KENYA GOVERMENT URGED TO REPLACE PRIVATE BETTING WITH STATE LOTTERY

By Iwo Bulski

Kenya’s sports betting operators could find themselves out of business if the government listens to the recommendations contained in a new report.

This week, Kenya’s government unveiled a report from the Building Bridges Initiative (BBI), which last year was tasked with seeking public opinion on nine thematic areas identified by President Uhuru Kenyatta. These areas included corruption, safety and security, rights and responsibilities and the ‘lack of national ethos.’

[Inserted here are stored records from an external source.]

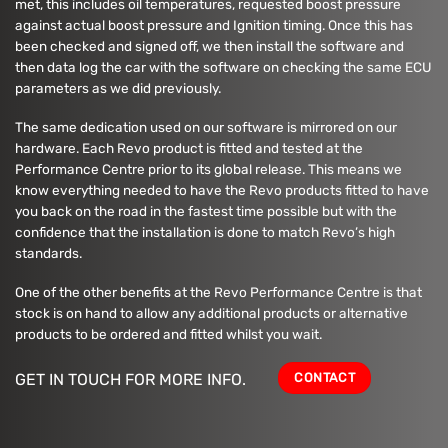
met, this includes oil temperatures, requested boost pressure
against actual boost pressure and Ignition timing. Once this has
been checked and signed off, we then install the software and
then data log the car with the software on checking the same ECU
parameters as we did previously.
The same dedication used on our software is mirrored on our
hardware. Each Revo product is fitted and tested at the
Performance Centre prior to its global release. This means we
know everything needed to have the Revo products fitted to have
you back on the road in the fastest time possible but with the
confidence that the installation is done to match Revo’s high
standards.
One of the other benefits at the Revo Performance Centre is that
stock is on hand to allow any additional products or alternative
products to be ordered and fitted whilst you wait.
CONTACT
GET IN TOUCH FOR MORE INFO.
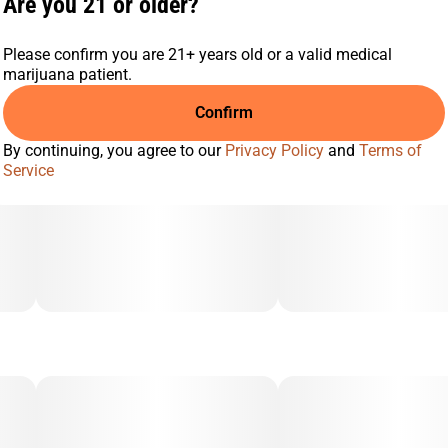
Are you 21 or older?
Please confirm you are 21+ years old or a valid medical
marijuana patient.
Confirm
By continuing, you agree to our
Privacy Policy
and
Terms of
Service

Among the BBI’s observations is that “the private betting industry is leading to hopelessness and greater poverty.” The BBI recommends that betting operators “be replaced with a government-run national lottery whose proceeds, as is the case in other countries, are used for activities that uplift the youth, sports, culture and other social activities beneficial to citizens.”

The BBI’s recommendations aren’t binding, although disrupting Kenya’s betting sector would seem to be perfectly aligned with the government’s current stance. The country’s two biggest bookmakers – SportPesa and Betin – both recently closed their Kenyan operations after their licenses were suspended amid a fight over how to apply the government’s new 20% tax on betting winnings.

A tax court recently sided with the operators that the tax applied only to actual betting winnings, not to the original betting stake. But the Kenya Revenue Authority (KRA) quickly announced it would challenge this ruling, injecting still more uncertainty into the situation.

Last Friday, the KRA doubled down on its tax interpretation by ordering all active betting operators to apply the 20% tax to betting stakes and to list the tax on customers’ betting slips. The KRA warned that non-compliance with this order “will attract tax recovery measures as provided for in the Tax Procedures Act.

The KRA launched its war against bookmakers earlier this year by announcing that the sector was in arrears to the tune of hundreds of millions of dollars. Operators disputed this assessment, leading to the suspension of 27 operators’ licenses and payment processing channels.

President Kenyatta has yet to reveal to what extent he intends to implement the BBI’s recommendations, although the public will reportedly be given a say via a referendum vote. However, Kenyatta said in August that he was willing to sign a blanket ban on all gambling products if legislators were to present him with such a document, so the wrecking ball’s in your court, parliament.